I have read about Objective-Z, but I cannot imagine to what it would be applied.
This question may be too broad, but I do not think that there are too many answers.
Objective-Z is an object-oriented extension to Z.
From here, you can get an overview of Objective-Z:
Object-Z extends Z by the addition of language constructs resembling the object-oriented paradigm, most notably, classes. Other object-oriented notions such as polymorphism and inheritance are also supported.
While not as popular as its base language Z, Object-Z has still received significant attention in the formal methods community, and research on aspects of the language are ongoing, including hybrid languages using Object-Z, tool support (e.g., through the Community Z Tools project) and refinement calculi.
For more information about the language and its uses, I would recommend visiting the Objective-Z homepage.
Its applications are similar to that of Z-notation - it is just an extension to a specification language.
If you really want to know about applications of Objective-Z, you can read this book.

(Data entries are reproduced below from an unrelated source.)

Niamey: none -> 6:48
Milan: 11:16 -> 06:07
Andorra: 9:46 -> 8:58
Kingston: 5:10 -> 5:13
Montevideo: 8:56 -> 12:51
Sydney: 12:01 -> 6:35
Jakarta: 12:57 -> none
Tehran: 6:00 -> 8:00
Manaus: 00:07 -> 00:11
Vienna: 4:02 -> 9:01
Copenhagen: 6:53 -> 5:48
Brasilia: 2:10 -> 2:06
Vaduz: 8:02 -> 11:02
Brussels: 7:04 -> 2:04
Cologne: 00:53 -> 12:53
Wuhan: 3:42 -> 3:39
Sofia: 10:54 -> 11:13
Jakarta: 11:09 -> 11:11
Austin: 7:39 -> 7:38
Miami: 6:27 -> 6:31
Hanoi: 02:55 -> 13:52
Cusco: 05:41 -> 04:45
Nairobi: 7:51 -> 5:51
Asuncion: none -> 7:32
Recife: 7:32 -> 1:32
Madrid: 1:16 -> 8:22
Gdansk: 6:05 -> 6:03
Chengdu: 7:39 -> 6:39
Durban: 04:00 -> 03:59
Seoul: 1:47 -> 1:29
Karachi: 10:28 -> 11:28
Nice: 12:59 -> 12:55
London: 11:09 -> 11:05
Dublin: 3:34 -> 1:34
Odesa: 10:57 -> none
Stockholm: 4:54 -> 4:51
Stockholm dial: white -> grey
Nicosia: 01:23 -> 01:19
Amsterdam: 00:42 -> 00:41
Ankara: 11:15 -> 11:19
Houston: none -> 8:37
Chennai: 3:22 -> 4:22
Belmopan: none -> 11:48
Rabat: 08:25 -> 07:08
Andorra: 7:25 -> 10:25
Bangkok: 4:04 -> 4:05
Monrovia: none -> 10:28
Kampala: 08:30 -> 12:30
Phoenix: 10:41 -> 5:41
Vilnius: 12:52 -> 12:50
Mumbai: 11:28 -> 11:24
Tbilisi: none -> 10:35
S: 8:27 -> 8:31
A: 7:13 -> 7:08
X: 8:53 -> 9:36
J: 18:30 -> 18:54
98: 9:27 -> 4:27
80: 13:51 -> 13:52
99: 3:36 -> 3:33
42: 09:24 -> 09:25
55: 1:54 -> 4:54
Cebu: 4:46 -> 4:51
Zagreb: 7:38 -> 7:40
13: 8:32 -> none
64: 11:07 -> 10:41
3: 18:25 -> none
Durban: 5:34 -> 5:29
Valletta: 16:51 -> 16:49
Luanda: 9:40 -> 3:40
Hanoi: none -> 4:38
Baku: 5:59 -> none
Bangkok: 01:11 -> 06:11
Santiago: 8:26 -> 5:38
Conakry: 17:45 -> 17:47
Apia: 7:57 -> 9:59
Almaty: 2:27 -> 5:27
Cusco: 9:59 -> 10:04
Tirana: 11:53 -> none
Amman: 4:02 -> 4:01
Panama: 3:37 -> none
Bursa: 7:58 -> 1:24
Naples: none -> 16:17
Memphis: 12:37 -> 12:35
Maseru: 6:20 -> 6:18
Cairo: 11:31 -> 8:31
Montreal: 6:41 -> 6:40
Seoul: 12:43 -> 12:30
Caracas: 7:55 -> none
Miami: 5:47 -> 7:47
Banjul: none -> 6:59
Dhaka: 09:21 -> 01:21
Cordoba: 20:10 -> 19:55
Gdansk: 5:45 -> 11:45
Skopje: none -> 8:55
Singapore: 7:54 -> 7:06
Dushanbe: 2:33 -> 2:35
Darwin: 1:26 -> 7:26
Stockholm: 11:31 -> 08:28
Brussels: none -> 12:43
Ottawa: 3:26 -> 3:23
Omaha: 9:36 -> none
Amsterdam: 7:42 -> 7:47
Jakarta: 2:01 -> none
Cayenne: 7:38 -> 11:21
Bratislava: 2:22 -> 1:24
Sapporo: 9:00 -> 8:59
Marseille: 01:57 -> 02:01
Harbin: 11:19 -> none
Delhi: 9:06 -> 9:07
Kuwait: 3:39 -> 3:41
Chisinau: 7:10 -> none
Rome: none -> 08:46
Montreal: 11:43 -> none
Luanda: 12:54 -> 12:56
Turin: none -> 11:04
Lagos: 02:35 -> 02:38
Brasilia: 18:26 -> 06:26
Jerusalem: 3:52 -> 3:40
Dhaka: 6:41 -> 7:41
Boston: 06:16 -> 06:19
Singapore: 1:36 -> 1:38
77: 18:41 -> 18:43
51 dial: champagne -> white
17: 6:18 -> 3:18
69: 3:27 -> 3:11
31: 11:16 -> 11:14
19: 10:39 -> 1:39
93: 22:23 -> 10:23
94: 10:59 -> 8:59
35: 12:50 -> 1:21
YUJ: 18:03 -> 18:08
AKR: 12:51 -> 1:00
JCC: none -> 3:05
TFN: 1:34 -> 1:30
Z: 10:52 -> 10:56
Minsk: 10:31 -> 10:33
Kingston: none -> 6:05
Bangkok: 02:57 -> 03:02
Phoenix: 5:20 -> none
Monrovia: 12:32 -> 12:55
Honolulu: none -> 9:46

I hope this helps, and good luck with Z.
Z is a specification language, meaning it is used to describe a system.
A quote from the Wikipedia article about Specification Languages states:
A specification language is a formal language in computer science used during systems analysis, requirements analysis and systems design to describe a system at a much higher level than a programming language, which is used to produce the executable code for a system.
The Z language is, according to this source,
a formal specification language used for describing and modelling computing systems. It is targeted at the clear specification of computer programs and computer-based systems in general.
So, that is the application of Z.
I see that your question is not about Z, but about Objective-Z, but I hope that this answer can still be useful.

Among regular and context-free grammars which one is more powerful. Please give me the reason too [closed]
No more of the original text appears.